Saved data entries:

═══

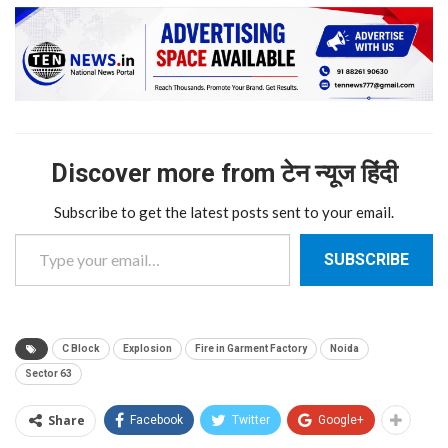
Discover more from टेन न्यूज हिंदी
Subscribe to get the latest posts sent to your email.
Type your email…
SUBSCRIBE
C Block
Explosion
Fire in Garment Factory
Noida
Sector 63
Share
Facebook
Twitter
Google+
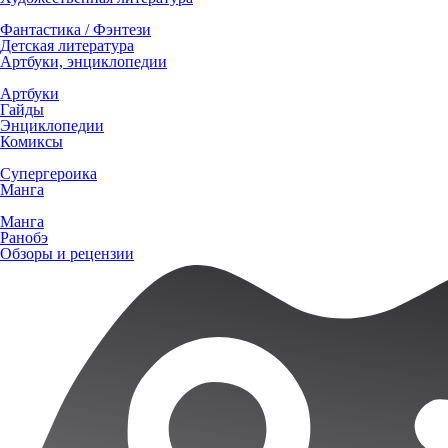
Фантастика / Фэнтези
Детская литература
Артбуки, энциклопедии
Артбуки
Гайды
Энциклопедии
Комиксы
Супергероика
Манга
Манга
Ранобэ
Обзоры и рецензии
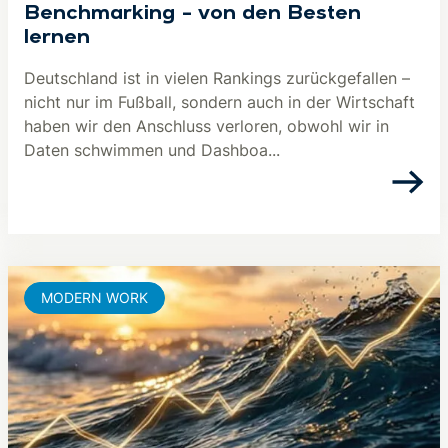
Benchmarking – von den Besten
lernen
Deutschland ist in vielen Rankings zurückgefallen –
nicht nur im Fußball, sondern auch in der Wirtschaft
haben wir den Anschluss verloren, obwohl wir in
Daten schwimmen und Dashboa...
MODERN WORK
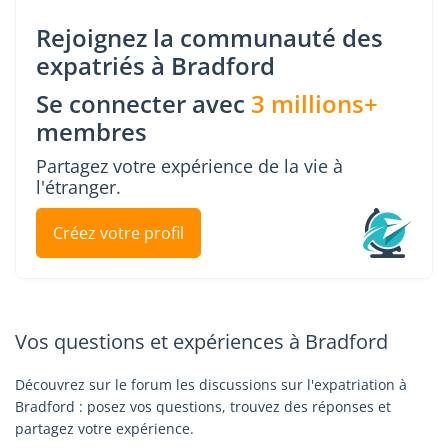
Rejoignez la communauté des
expatriés à Bradford
Se connecter avec
3 millions+
membres
Partagez votre expérience de la vie à
l'étranger.
Créez votre profil
Vos questions et expériences à Bradford
Découvrez sur le forum les discussions sur l'expatriation à
Bradford : posez vos questions, trouvez des réponses et
partagez votre expérience.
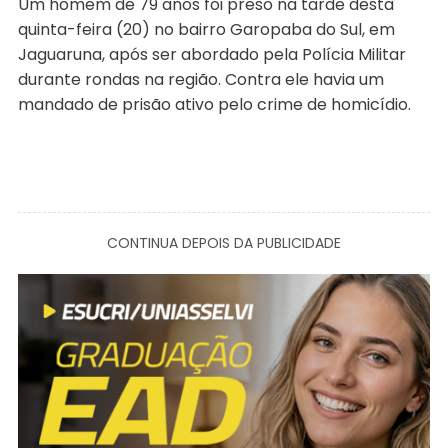
Um homem de 79 anos foi preso na tarde desta
quinta-feira (20) no bairro Garopaba do Sul, em
Jaguaruna, após ser abordado pela Polícia Militar
durante rondas na região. Contra ele havia um
mandado de prisão ativo pelo crime de homicídio.
CONTINUA DEPOIS DA PUBLICIDADE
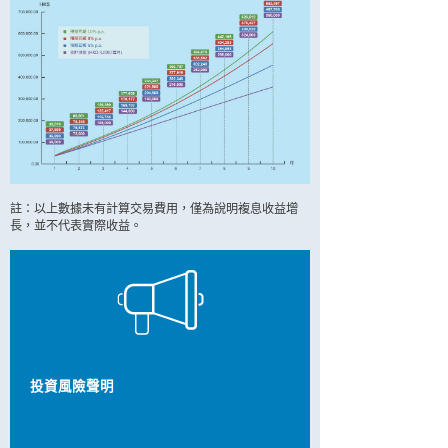
註：以上數據未有計算交易費用，僅為說明複息收益增
長，並不代表實際收益。
投資風險聲明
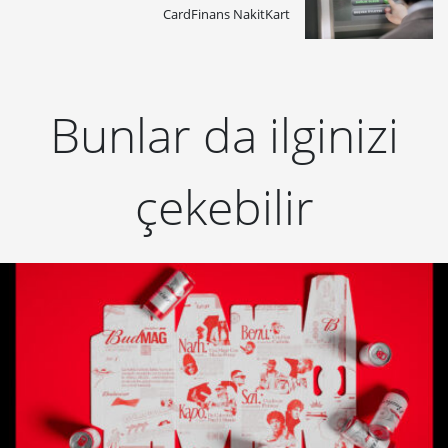
CardFinans NakitKart
Bunlar da ilginizi
çekebilir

═══

Action item: What is needed is an exact restatement of every line from the line containing "Créez votre profil" through the last line of the records, minus any pictures.

Output for this task:
Créez votre profil
Vos questions et expériences à Bradford
Découvrez sur le forum les discussions sur l'expatriation à
Bradford : posez vos questions, trouvez des réponses et
partagez votre expérience.
Um homem de 79 anos foi preso na tarde desta
quinta-feira (20) no bairro Garopaba do Sul, em
Jaguaruna, após ser abordado pela Polícia Militar
durante rondas na região. Contra ele havia um
mandado de prisão ativo pelo crime de homicídio.
CONTINUA DEPOIS DA PUBLICIDADE
註：以上數據未有計算交易費用，僅為說明複息收益增
長，並不代表實際收益。
投資風險聲明
CardFinans NakitKart
Bunlar da ilginizi
çekebilir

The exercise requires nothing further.